* Provided material:
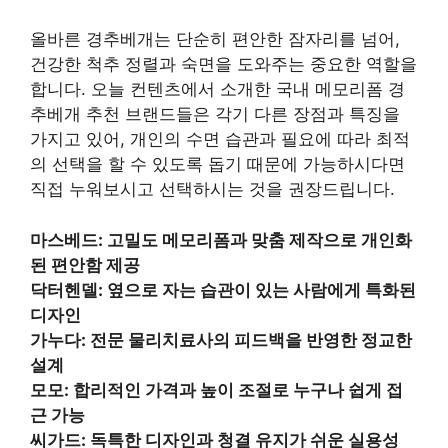
올바른 경추베개는 단순히 편안한 잠자리를 넘어,
건강한 척추 정렬과 숙면을 도와주는 중요한 역할을
합니다. 오늘 컨텐츠에서 소개한 국내 메모리폼 경
추베개 추천 브랜드들은 각기 다른 장점과 특징을
가지고 있어, 개인의 수면 습관과 필요에 따라 최적
의 선택을 할 수 있도록 돕기 때문에 가능하시다면
직접 누워보시고 선택하시는 것을 권장드립니다.
마스베드: 고밀도 메모리폼과 맞춤 제작으로 개인화
된 편안함 제공
닥터헨델: 옆으로 자는 습관이 있는 사람에게 특화된
디자인
가누다: 전문 물리치료사의 피드백을 반영한 정교한
설계
모모: 합리적인 가격과 높이 조절로 누구나 쉽게 접
근 가능
씨가드: 독특한 디자인과 청결 유지가 쉬운 실용성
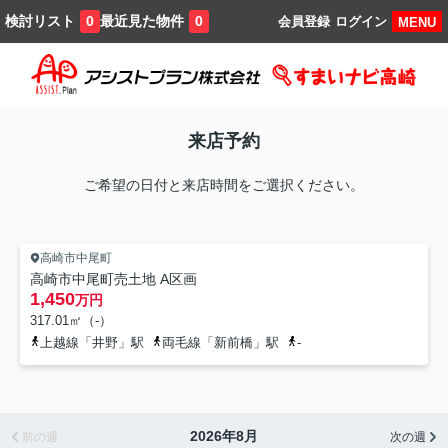
検討リスト
最近見た物件
0
0
会員登録
ログイン
MENU
来店予約
ご希望の日付と来店時間をご選択ください。
高崎市中尾町
高崎市中尾町売土地 A区画
1,450
万円
317.01㎡（-）
上越線「井野」駅
両毛線「新前橋」駅
-
2026年8月
前の週
次の週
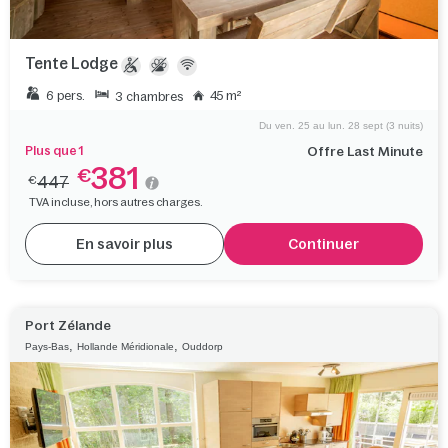
Tente Lodge
6 pers.
45 m²
3 chambres
Du ven. 25 au lun. 28 sept (3 nuits)
Plus que 1
Offre Last Minute
381
€
447
€
TVA incluse, hors autres charges.
En savoir plus
Continuer
Port Zélande
,
,
Pays-Bas
Hollande Méridionale
Ouddorp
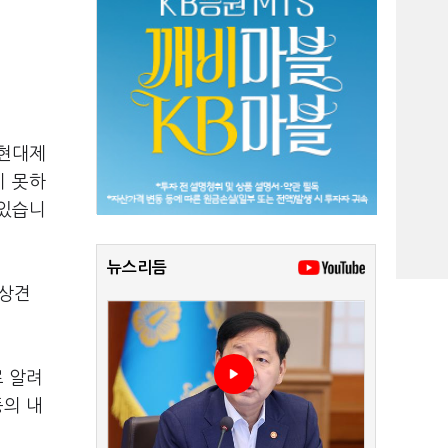
 현대제
지 못하
 있습니
뉴스리듬
 상견
로 알려
등의 내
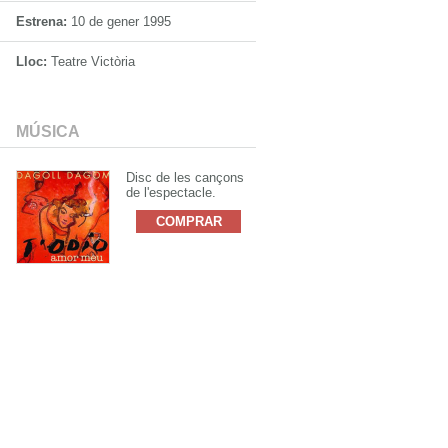
Estrena:
10 de gener 1995
Lloc:
Teatre Victòria
MÚSICA
Disc de les cançons
de l'espectacle.
COMPRAR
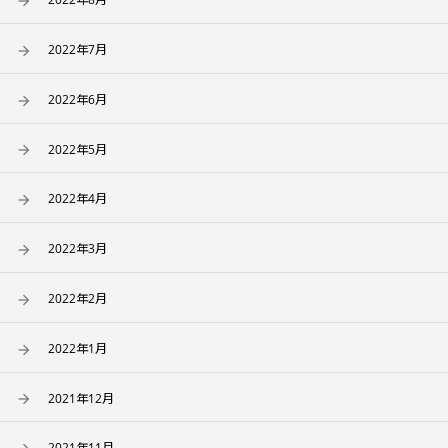
2022年7月
2022年6月
2022年5月
2022年4月
2022年3月
2022年2月
2022年1月
2021年12月
2021年11月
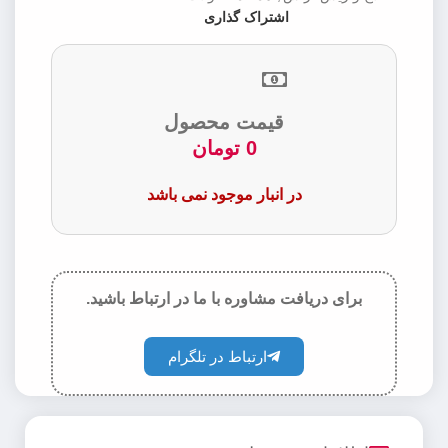
اشتراک گذاری
قیمت محصول
0
تومان
در انبار موجود نمی باشد
برای دریافت مشاوره با ما در ارتباط باشید.
ارتباط در تلگرام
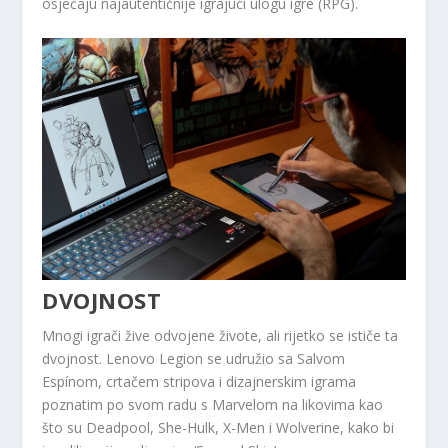
osjećaju najautentičnije igrajući ulogu igre (RPG).
DVOJNOST
Mnogi igrači žive odvojene živote, ali rijetko se ističe ta
dvojnost. Lenovo Legion se udružio sa Salvom
Espínom, crtačem stripova i dizajnerskim igrama
poznatim po svom radu s Marvelom na likovima kao
što su Deadpool, She-Hulk, X-Men i Wolverine, kako bi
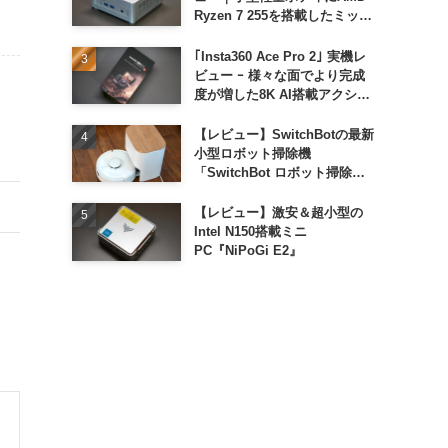
Ryzen 7 255を搭載したミッド
レンジモデル
｢Insta360 Ace Pro 2｣ 実機レ
ビュー ｰ 様々な面でより完成
度が増した8K AI搭載アクショ
ンカメラ
【レビュー】SwitchBotの最新
小型ロボット掃除機
「SwitchBot ロボット掃除機
K11+」
【レビュー】激安＆超小型の
Intel N150搭載ミニ
PC『NiPoGi E2』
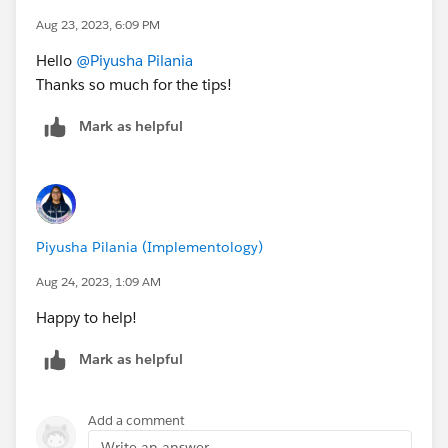
Aug 23, 2023, 6:09 PM
Hello
@Piyusha Pilania
Thanks so much for the tips!
Mark as helpful
Piyusha Pilania (Implementology)
Aug 24, 2023, 1:09 AM
Happy to help!
Mark as helpful
Add a comment
Write an answer...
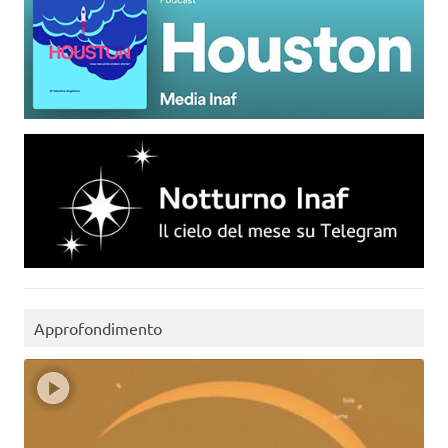
Approfondimento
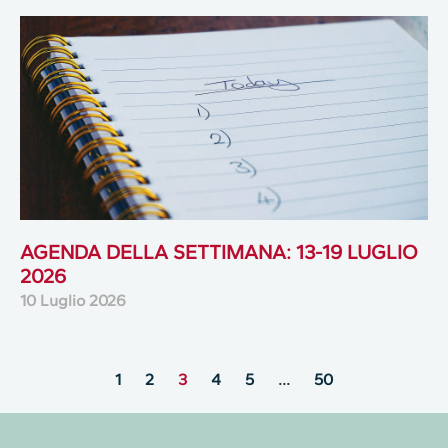
AGENDA DELLA SETTIMANA: 13-19 LUGLIO
2026
10 Luglio 2026
1
2
3
4
5
…
50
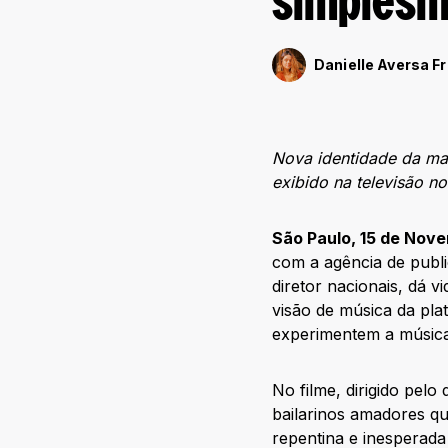
simplesm
Danielle Aversa Fr
Nova identidade da ma
exibido na televisão no
São Paulo, 15 de Nov
com a agência de publi
diretor nacionais, dá 
visão de música da pla
experimentem a músic
No filme, dirigido pel
bailarinos amadores q
repentina e inesperad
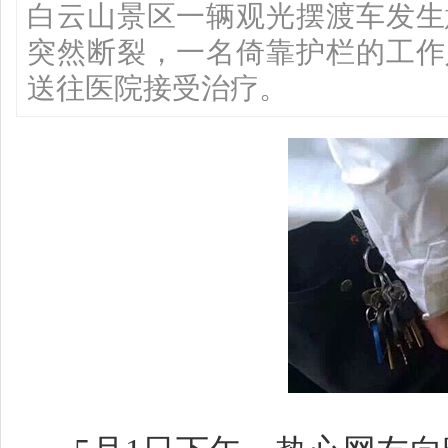
白云山景区一辆观光摆渡车发生
突然断裂，一名倚靠护栏的工作
送往医院接受治疗。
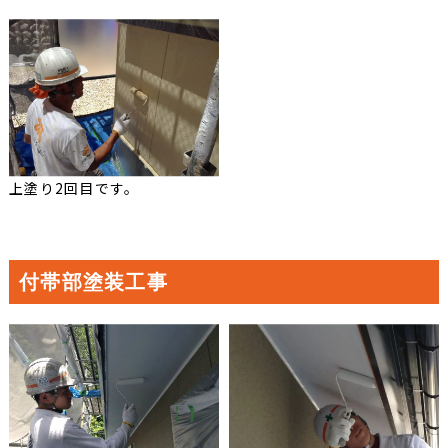
上塗り2回目です。
付帯部塗装工事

* Problem to work on: Set down the lines of the records above exactly, apart from the pictures.

* Exercise response:
올바른 경추베개는 단순히 편안한 잠자리를 넘어,
건강한 척추 정렬과 숙면을 도와주는 중요한 역할을
합니다. 오늘 컨텐츠에서 소개한 국내 메모리폼 경
추베개 추천 브랜드들은 각기 다른 장점과 특징을
가지고 있어, 개인의 수면 습관과 필요에 따라 최적
의 선택을 할 수 있도록 돕기 때문에 가능하시다면
직접 누워보시고 선택하시는 것을 권장드립니다.
마스베드: 고밀도 메모리폼과 맞춤 제작으로 개인화
된 편안함 제공
닥터헨델: 옆으로 자는 습관이 있는 사람에게 특화된
디자인
가누다: 전문 물리치료사의 피드백을 반영한 정교한
설계
모모: 합리적인 가격과 높이 조절로 누구나 쉽게 접
근 가능
씨가드: 독특한 디자인과 청결 유지가 쉬운 실용성
検討リスト
最近見た物件
0
0
会員登録
ログイン
MENU
来店予約
ご希望の日付と来店時間をご選択ください。
高崎市中尾町
高崎市中尾町売土地 A区画
1,450
万円
317.01㎡（-）
上越線「井野」駅
両毛線「新前橋」駅
-
2026年8月
前の週
次の週
Tente Lodge
6 pers.
45 m²
3 chambres
Du ven. 25 au lun. 28 sept (3 nuits)
Plus que 1
Offre Last Minute
381
€
447
€
TVA incluse, hors autres charges.
En savoir plus
Continuer
Port Zélande
,
,
Pays-Bas
Hollande Méridionale
Ouddorp
 현대제
지 못하
 있습니
뉴스리듬
 상견
로 알려
등의 내
Estrena:
10 de gener 1995
Lloc:
Teatre Victòria
MÚSICA
Disc de les cançons
de l'espectacle.
COMPRAR
2022年7月
2022年6月
2022年5月
2022年4月
2022年3月
2022年2月
2022年1月
2021年12月
2021年11月
اشتراک گذاری
قیمت محصول
0
تومان
در انبار موجود نمی باشد
برای دریافت مشاوره با ما در ارتباط باشید.
ارتباط در تلگرام
osjećaju najautentičnije igrajući ulogu igre (RPG).
DVOJNOST
Mnogi igrači žive odvojene živote, ali rijetko se ističe ta
dvojnost. Lenovo Legion se udružio sa Salvom
Espínom, crtačem stripova i dizajnerskim igrama
poznatim po svom radu s Marvelom na likovima kao
što su Deadpool, She-Hulk, X-Men i Wolverine, kako bi
Ryzen 7 255を搭載したミッド
レンジモデル
｢Insta360 Ace Pro 2｣ 実機レ
ビュー ｰ 様々な面でより完成
度が増した8K AI搭載アクショ
ンカメラ
【レビュー】SwitchBotの最新
小型ロボット掃除機
「SwitchBot ロボット掃除機
K11+」
【レビュー】激安＆超小型の
Intel N150搭載ミニ
PC『NiPoGi E2』
Aug 23, 2023, 6:09 PM
Hello
@Piyusha Pilania
Thanks so much for the tips!
Mark as helpful
Piyusha Pilania (Implementology)
Aug 24, 2023, 1:09 AM
Happy to help!
Mark as helpful
Add a comment
Write an answer...
Approfondimento
AGENDA DELLA SETTIMANA: 13-19 LUGLIO
2026
10 Luglio 2026
1
2
3
4
5
…
50
simplesm
Danielle Aversa Fr
Nova identidade da ma
exibido na televisão no
São Paulo, 15 de Nov
com a agência de publi
diretor nacionais, dá 
visão de música da pla
experimentem a músic
No filme, dirigido pel
bailarinos amadores q
repentina e inesperad
白云山景区一辆观光摆渡车发生
突然断裂，一名倚靠护栏的工作
送往医院接受治疗。
上塗り2回目です。
付帯部塗装工事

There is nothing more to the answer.